There are many other features that ipython-sql provides, including variable substitution, plotting with matplotlib, writting results to a local csv file or back to the database. See the demo notebook for examples and ipython-sql github repo for a complete reference.

Teradata Jupyter Docker image

The Teradata Jupyter Docker image builds on jupyter/datascience-notebook Docker image. It adds the Teradata SQL kernel, Teradata Python and R libraries, Jupyter extensions to make you productive while interacting with Teradata Vantage. The image also contains sample notebooks that demonstrate how to use the SQL kernel and Teradata libraries.
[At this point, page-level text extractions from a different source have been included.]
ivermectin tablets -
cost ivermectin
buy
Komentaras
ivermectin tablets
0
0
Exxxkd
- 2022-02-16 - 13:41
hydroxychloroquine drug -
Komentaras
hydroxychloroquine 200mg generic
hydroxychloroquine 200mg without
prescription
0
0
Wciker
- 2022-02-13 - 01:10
The SQL kernel and Teradata Jupyter extensions are useful for people that spend a lot of time with the SQL interface. Think about it as a notebook experience that, in many cases, is more convenient than using Teradata Studio. The Teradata Jupyter Docker image doesn’t try to replace Teradata Studio. It doesn’t have all the features. It’s designed for people who need a lightweight, web-based interface and enjoy the notebook UI.
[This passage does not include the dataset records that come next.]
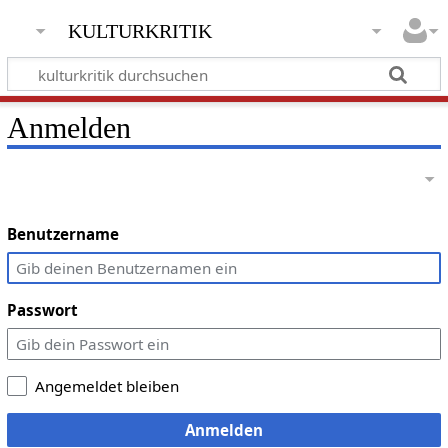
kulturkritik
Anmelden
Benutzername
Passwort
Angemeldet bleiben
Anmelden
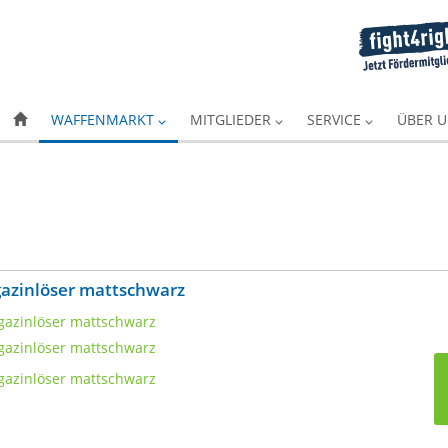
WAFFENMARKT
MITGLIEDER
SERVICE
ÜBER 
azinlöser mattschwarz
The Teradata Jupyter Docker image can be used when you want to run Jupyter locally or you have a place where you can run custom Jupyter docker images. The steps below demonstrate how to use the image locally.

Run the image:

By passing -e "accept_license=Y you accept the license agreement for Teradata Jupyter Extensions.

docker volume create notebooks
docker run -e "accept_license=Y" -p :8888:8888 \
  -v notebooks:/home/jovyan/JupyterLabRoot \
  teradata/jupyterlab-extensions

Docker logs will display the url that you need to go to. For example, this is what I’ve got:

Starting JupyterLab ...
Docker Build ID = 3.2.0-ec02012022
Using unencrypted HTTP

Enter this URL in your browser:  http://localhost:8888?token=96a3ab874a03779c400966bf492fe270c2221cdcc74b61ed

* Or enter this token when prompted by Jupyter: 96a3ab874a03779c400966bf492fe270c2221cdcc74b61ed
* If you used a different port to run your Docker, replace 8888 with your port number

Open up the URL and use the file explorer to open the following notebook: jupyterextensions → notebooks → sql → GettingStartedDemo.ipynb.
Go through the demo of the Teradata SQL Kernel:

Summary

This quick start covered different options to connect to Teradata Vantage from a Jupyter Notebook. We learned about the Teradata Jupyter Docker image that bundles multiple Teradata Python and R libraries. It also provides an SQL kernel, database object explorer and connection management. These features are useful when you spend a lot of time with the SQL interface. For more traditional data science scenarios, we explored the standalone Teradata Python driver and integration through the ipython sql extension.